HELENA — At the Mount Helena Trailhead, you can now see the first signs of what will eventually be a new accessible option for people using the city’s public lands.
Helena Open Lands crews began work several weeks ago on a new half-mile trail that will be fully ADA accessible. It’s part of a project first suggested by the Rotary Club of Helena.
“It’s really encouraging knowing that the two-and-a-half years that we’ve put into the project is finally coming to fruition,” said Helena Rotary president Tony Zammit.
Zammit said he first had the idea after hearing former Helena city commissioner Ed Noonan talk at a commission meeting about how he enjoyed spending time with his family at local trailheads, even though he had mobility issues.
“The South Hills, the open lands are such an amazing resource for the city to have – for all of Helena’s citizens as well as everybody who comes to Helena; you can’t put a price on it,” he said. “Unfortunately, there was a marked lack of access for a lot of people in the community – people with limited mobility, for example – who need to have the same access that everybody else has to the South Hills. This was our proposal to make sure that everybody had that access.”
The trail will start at the lower level of the Mount Helena parking lot, then curve up the hillside, crossing the existing trails. It will eventually lead out to a viewpoint on the north side.
“The end of the trail will have a couple of ADA-compliant benches and hopefully a picnic table as well, and a flat area with vistas of everything from the Continental Divide, all the way through Carroll College, the Cathedral, Downtown Helena, the Capitol and hopefully a little bit of the Elkhorns,” Zammit said.
Crews have laid out stakes marking the proposed route. They have also identified the location for a planned bridge, to cross a gully while limiting the change in elevation. Zammit said the original proposal would only have gained about 100 feet in elevation over a half-mile.
While trails in Helena open lands aren’t allowed to be paved, Zammit said this trail will be topped with a hard-packed surface of decomposed granite that will be accessible for those with wheelchairs.
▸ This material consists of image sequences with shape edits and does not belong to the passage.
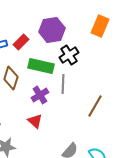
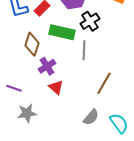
purple cross: (40, 95) -> (47, 66), moved
brown line: (95, 106) -> (104, 83), moved

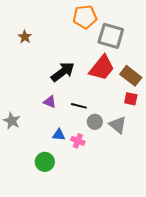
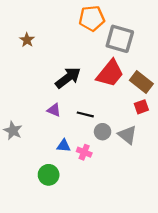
red square: (131, 99) -> (141, 107), turned -32

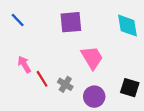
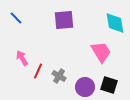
pink trapezoid: (92, 58) -> (101, 52), moved
red line: (42, 79) -> (38, 71), turned 56
black square: (130, 88) -> (109, 85), moved

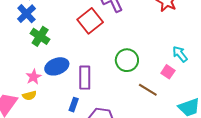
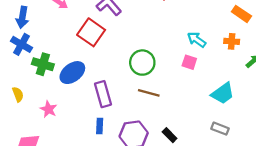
blue ellipse: (57, 66) -> (72, 73), moved
brown line: (148, 90) -> (149, 93), moved
yellow semicircle: (29, 96) -> (18, 94), moved, turned -80

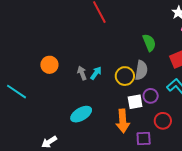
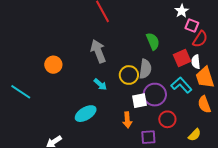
gray arrow: (82, 73) -> (98, 51), moved, size x1.6
cyan arrow: (96, 73) -> (100, 84), moved, turned 96
purple circle: (151, 96) -> (155, 95), size x1.5
orange arrow: (123, 121) -> (127, 120), size x0.7

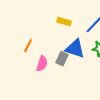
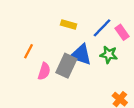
gray rectangle: (62, 59) -> (66, 66), size x1.5

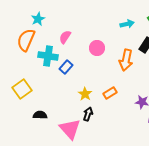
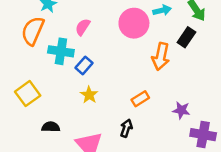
pink circle: (97, 48) -> (134, 23), moved, size x1.5
yellow star: (85, 94) -> (89, 95), moved
black arrow: (88, 114) -> (126, 128), moved

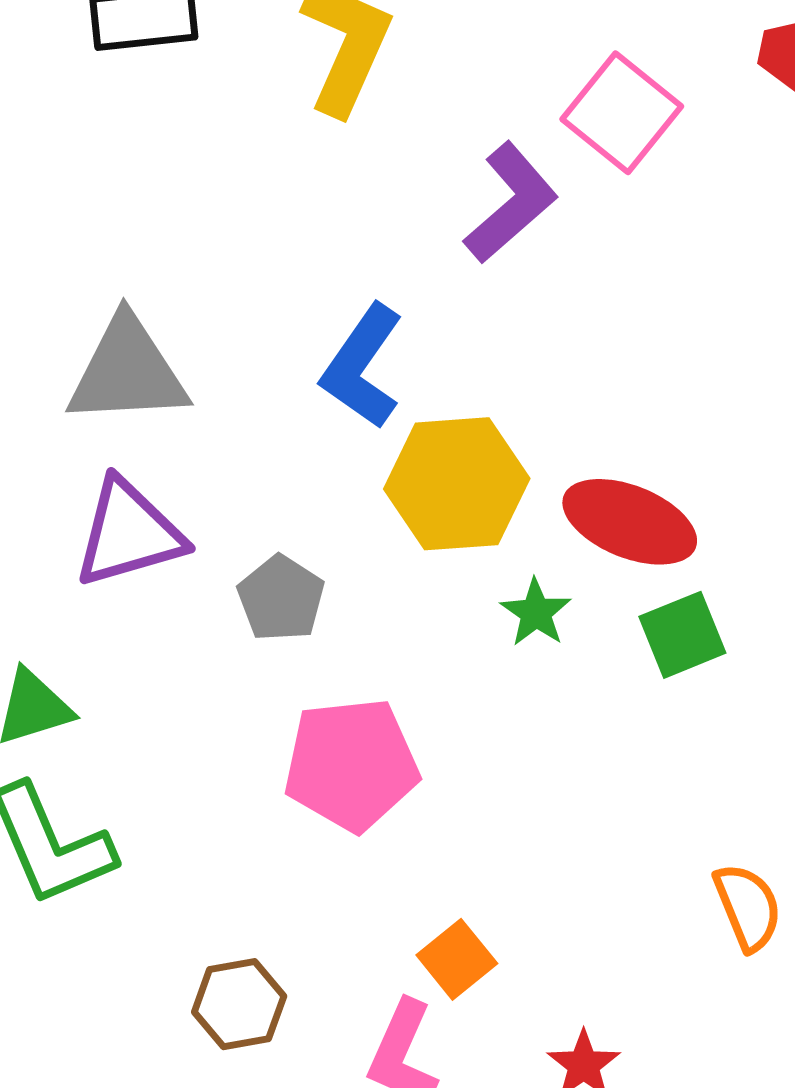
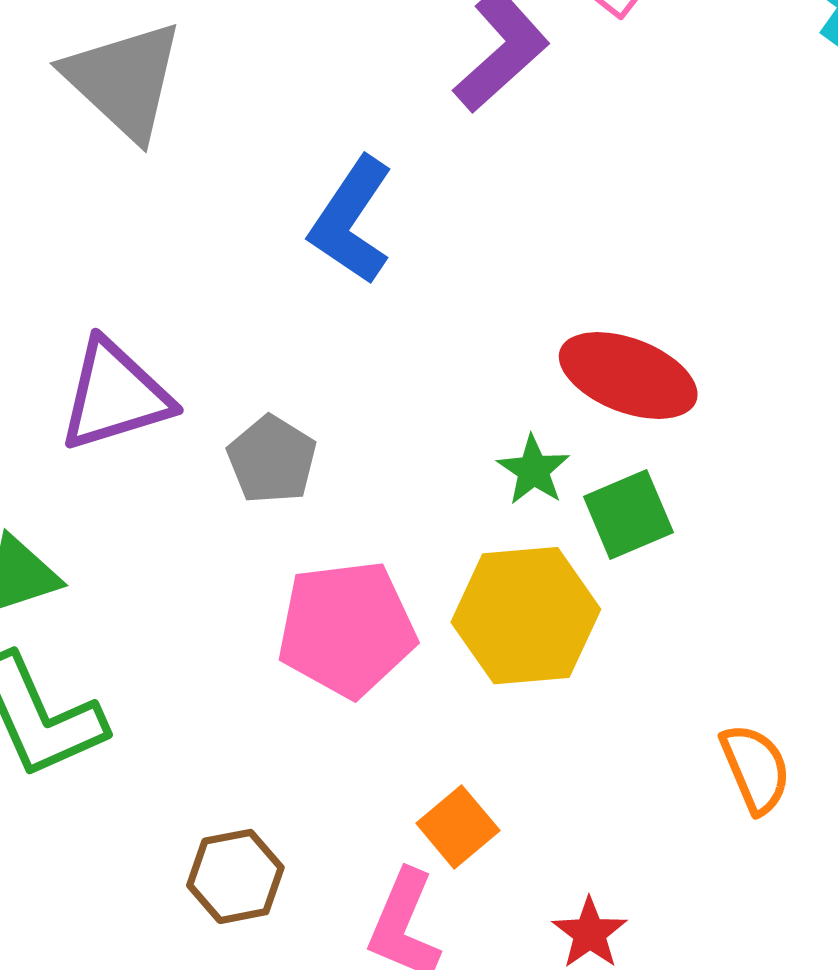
gray triangle: (128, 371) -> (124, 80), moved, turned 47
yellow hexagon: (457, 484) -> (526, 616), moved
green square: (682, 635) -> (628, 514), moved

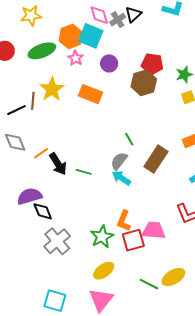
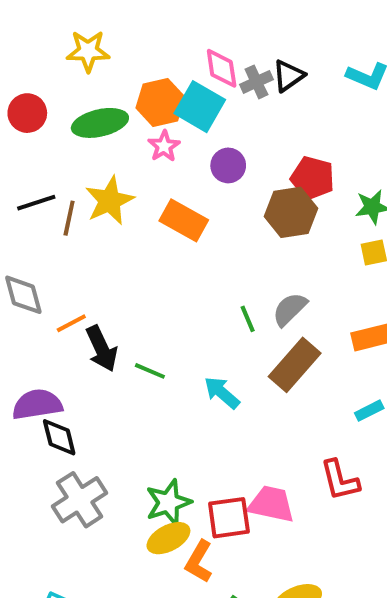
black line: (17, 110) -> (36, 203), moved
gray semicircle: (119, 161) -> (290, 309), moved
orange L-shape: (124, 221) -> (199, 562), moved
yellow ellipse: (104, 271) -> (168, 538), moved

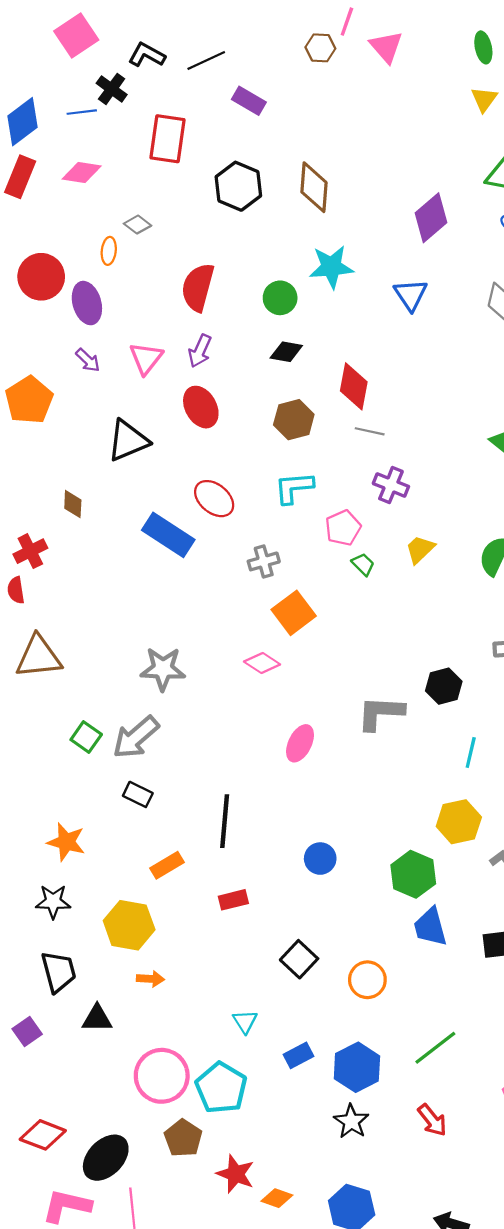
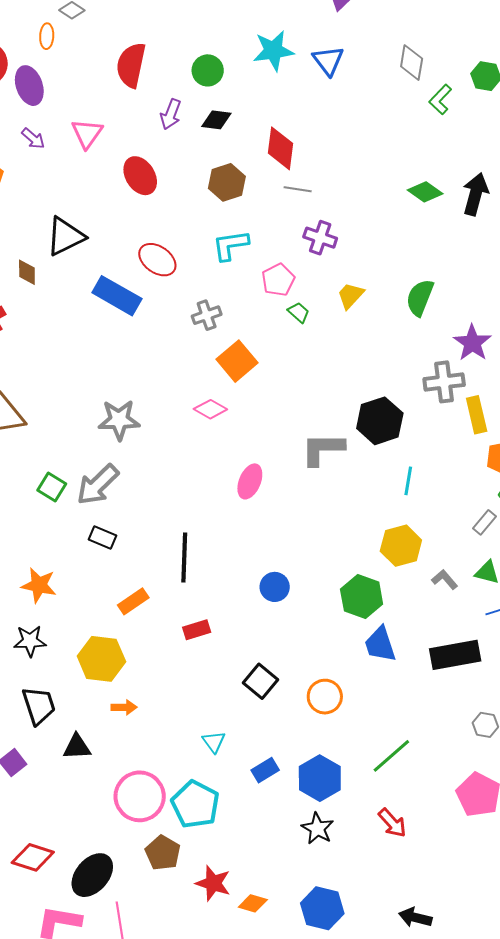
cyan star: (331, 267) -> (273, 51), moved
purple arrow: (200, 351) -> (171, 114), moved
black triangle: (128, 441) -> (65, 236), moved
black hexagon: (444, 686) -> (380, 421), size x1.4

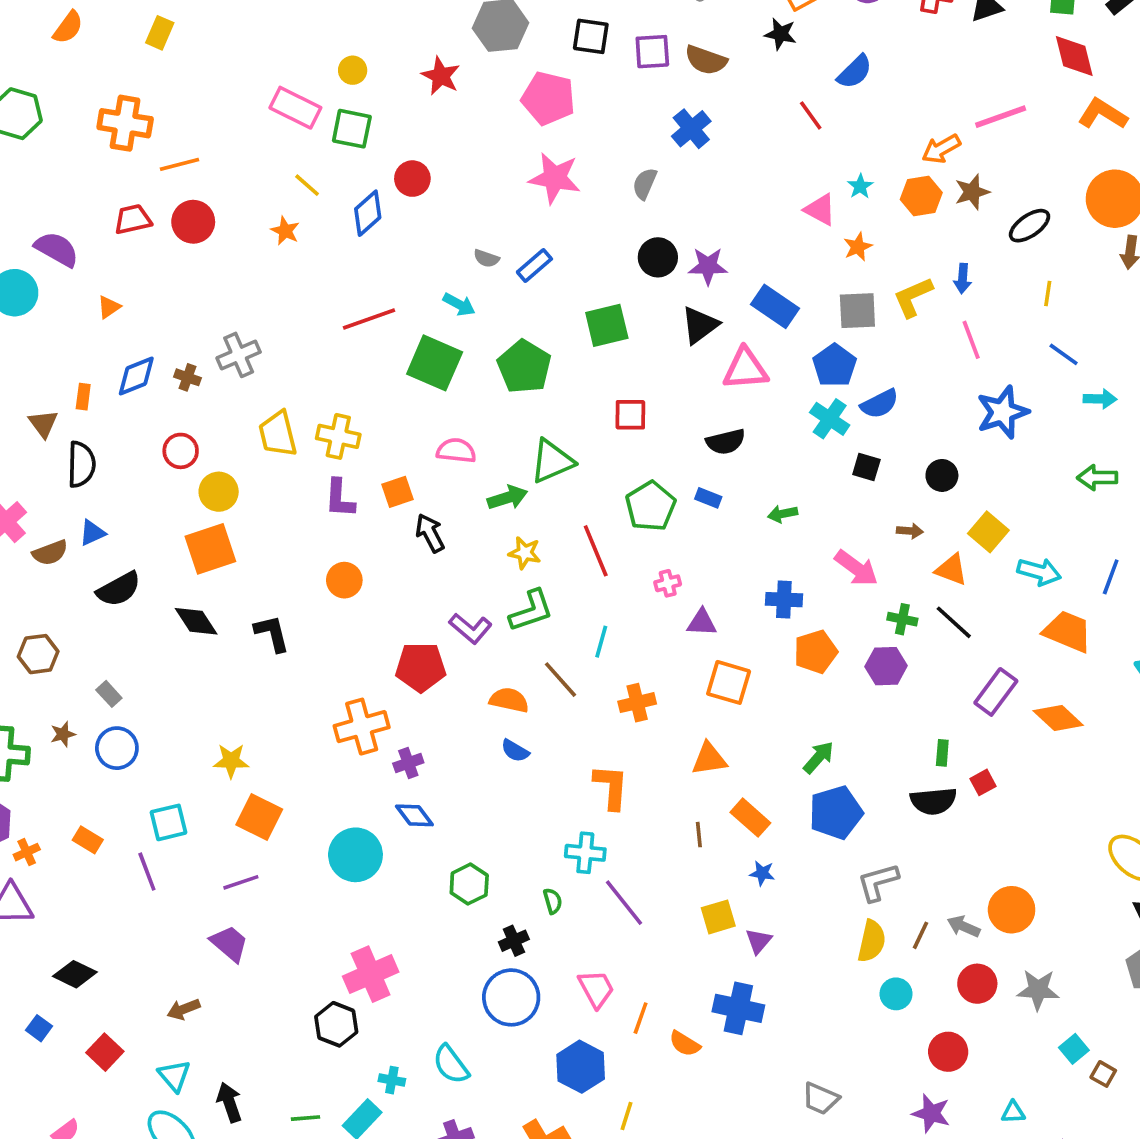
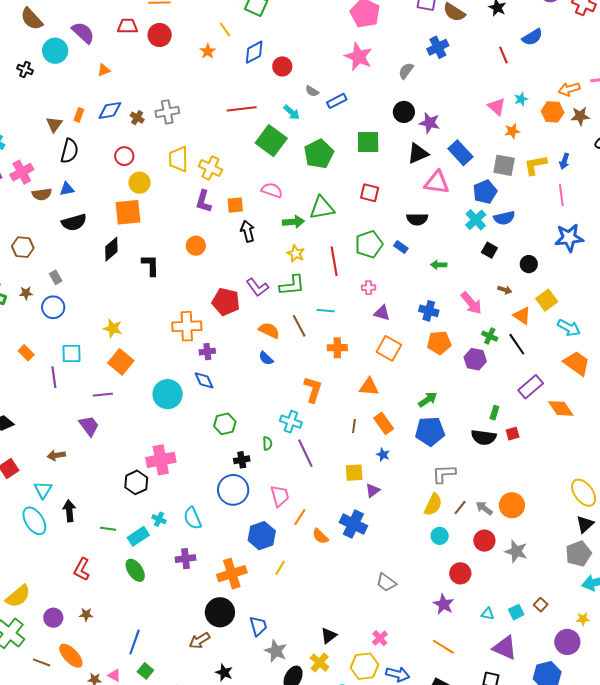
red circle: (412, 179) -> (282, 66), moved
black diamond: (196, 621) -> (111, 249), turned 70
cyan line: (601, 642) -> (326, 311), turned 66
cyan square: (1074, 1049) -> (516, 612), moved

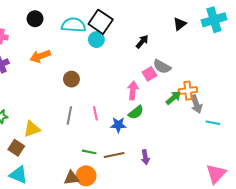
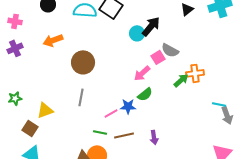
cyan circle: (96, 40) -> (137, 33), moved
black arrow: (142, 42) -> (151, 26), size x1.5
brown circle: (71, 79) -> (83, 62), size x1.5
pink arrow: (133, 91) -> (142, 73), turned -138
gray arrow: (196, 104) -> (227, 115), moved
pink line: (95, 113) -> (111, 113), moved, turned 72

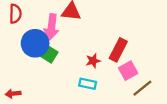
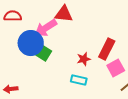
red semicircle: (15, 14) -> (13, 16), turned -90
pink arrow: (51, 27) -> (46, 28), turned 50

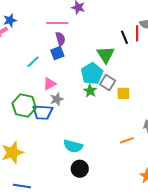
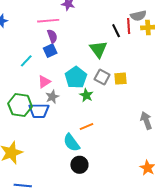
cyan pentagon: (92, 74) -> (76, 77), moved
green star: (90, 91) -> (86, 95), moved
yellow square: (123, 93) -> (120, 79), moved
orange line: (127, 140) -> (86, 126), moved
cyan semicircle: (73, 146) -> (71, 143), turned 42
He said it will be 60 to 80 inches wide, allowing two wheelchairs to pass each other or one to turn around.
Zammit said the project is expected to cost about $26,000, and local businesses like Point S Tire and Ten Mile Creek Brewing and organizations like AARP and the Montana Bicycle Guild have been helping Rotary raise that money.
“I think that it really will provide just a wonderful opportunity for people in the community – not only those with limited mobility, but even families who want to come out with the kids who are in strollers and push it along,” he said. “It’s a way to get out in the open lands and enjoy this wonderful asset that the city has.”
Zammit says they have expanded on the plan after talking to organizations that work with people with disabilities – adding three “carveouts” where people can rest, and looking at ways to create a “hard edge,” so those with low vision can tell where the trail surface ends.